I guess I do admire it in the little bassids. :lol:


----------



## Dave Colborn (Mar 25, 2009)

Take pictures, not video. If you are good, you can just tell stories (lies) about the pictures, and forget the training!!!!


----------



## Connie Sutherland (Mar 27, 2006)

Dave Colborn said:


> Take pictures, not video. If you are good, you can just tell stories (lies) about the pictures, and forget the training!!!!


Well, don't you need a collection of cushions for that to be really effective?



(I apologize for the sub-topic. :lol: )


----------



## maggie fraser (May 30, 2008)

Video ?? Pictures ?? Y'all must be mad, I need two hands, two feet, two eyes, no ears and two brains to keep on top of this wee guy. 

Made my first ever youtube vid,, Wee Joe having a quieter moment today, enjoy....

http://www.youtube.com/watch?v=gRyLIKSsu3Y&feature=vmdshb


----------



## Connie Sutherland (Mar 27, 2006)

maggie fraser said:


> Made my first ever youtube vid,, Wee Joe having a quieter moment today, enjoy....
> 
> http://www.youtube.com/watch?v=gRyLIKSsu3Y&feature=vmdshb



I recognize that bark pitch! :lol:


----------



## maggie fraser (May 30, 2008)

Dave Colborn said:


> Take pictures, not video. If you are good, you can just tell stories (lies) about the pictures, and forget the training!!!!

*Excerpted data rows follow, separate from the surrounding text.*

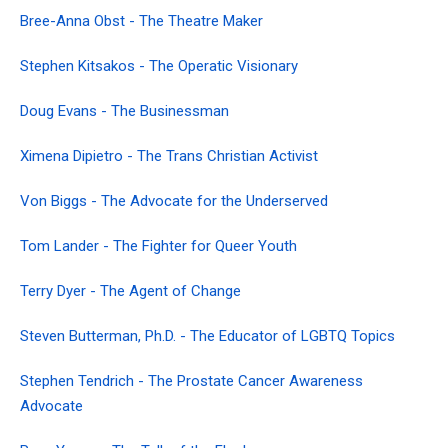
Bree-Anna Obst - The Theatre Maker
Stephen Kitsakos - The Operatic Visionary
Doug Evans - The Businessman
Ximena Dipietro - The Trans Christian Activist
Von Biggs - The Advocate for the Underserved
Tom Lander - The Fighter for Queer Youth
Terry Dyer - The Agent of Change
Steven Butterman, Ph.D. - The Educator of LGBTQ Topics
Stephen Tendrich - The Prostate Cancer Awareness
Advocate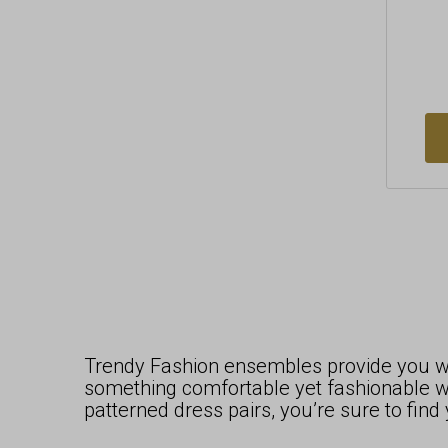
Trendy Fashion ensembles provide you wit
something comfortable yet fashionable wh
patterned dress pairs, you’re sure to fin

:lol: I'll go gettin' that Koehler book out now....that way I can sound like I know what I'm not talking about ! 

How you doing Dave ? :smile:


----------



## maggie fraser (May 30, 2008)

Nicole Stark said:


> Hey Maggie how about a little video clip for us of this smally? I had to laugh at the thought of that as I could imagine endless barking, clawing and scratching, up on everything, dishes crashing, lamps being knocked over, cats being chased, babies crying, commands being ignored, LOL.


Today he was flying around the house (almost literally), he leaped onto the table which I had given a polish yesterday, and slid the six feet on his ass pushing a wooden chopping board through the air,, thought it was going to smash the window. Now,, where did I put that pillow ?? :-s

He's humping hubby's arm right now on the sofa, the more hubby pushes him off,,, the more vigorous he gets.


----------



## Rachael Lincoln (Jun 18, 2012)

Wowzers.......tell your husband those are the hazards of being a good looking man!


----------



## Nicole Stark (Jul 22, 2009)

maggie fraser said:


> Today he was flying around the house (almost literally), he leaped onto the table which I had given a polish yesterday, and slid the six feet on his ass pushing a wooden chopping board through the air,, thought it was going to smash the window.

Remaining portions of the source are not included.